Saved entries
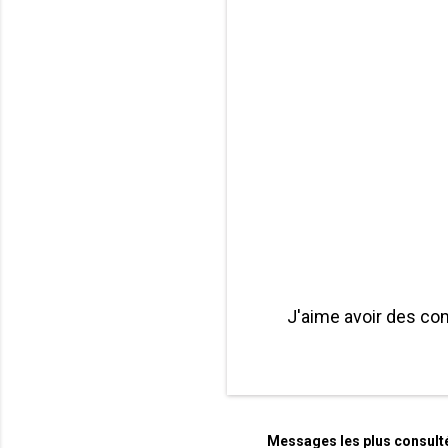
J'aime avoir des co
P
u
b
l
i
Messages les plus consult
e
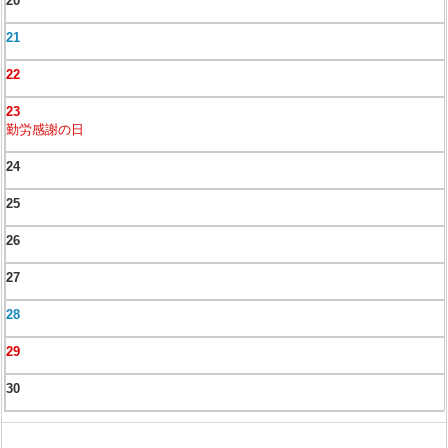
20
21
22
23
勤労感謝の日
24
25
26
27
28
29
30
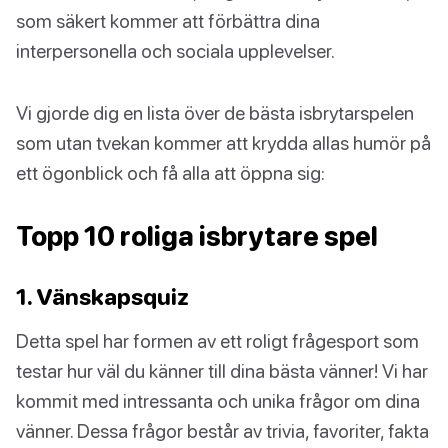
som säkert kommer att förbättra dina
interpersonella och sociala upplevelser.
Vi gjorde dig en lista över de bästa isbrytarspelen
som utan tvekan kommer att krydda allas humör på
ett ögonblick och få alla att öppna sig:
Topp 10 roliga isbrytare spel
1. Vänskapsquiz
Detta spel har formen av ett roligt frågesport som
testar hur väl du känner till dina bästa vänner! Vi har
kommit med intressanta och unika frågor om dina
vänner. Dessa frågor består av trivia, favoriter, fakta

* INSTRUCTIONS FOR THE TASK:
All of the lines above should be copied exactly, apart from the pictures.

* REPLY TO THE EXERCISE:
J'aime avoir des co
P
u
b
l
i
Messages les plus consult
e
20
21
22
23
勤労感謝の日
24
25
26
27
28
29
30
som säkert kommer att förbättra dina
interpersonella och sociala upplevelser.
Vi gjorde dig en lista över de bästa isbrytarspelen
som utan tvekan kommer att krydda allas humör på
ett ögonblick och få alla att öppna sig:
Topp 10 roliga isbrytare spel
1. Vänskapsquiz
Detta spel har formen av ett roligt frågesport som
testar hur väl du känner till dina bästa vänner! Vi har
kommit med intressanta och unika frågor om dina
vänner. Dessa frågor består av trivia, favoriter, fakta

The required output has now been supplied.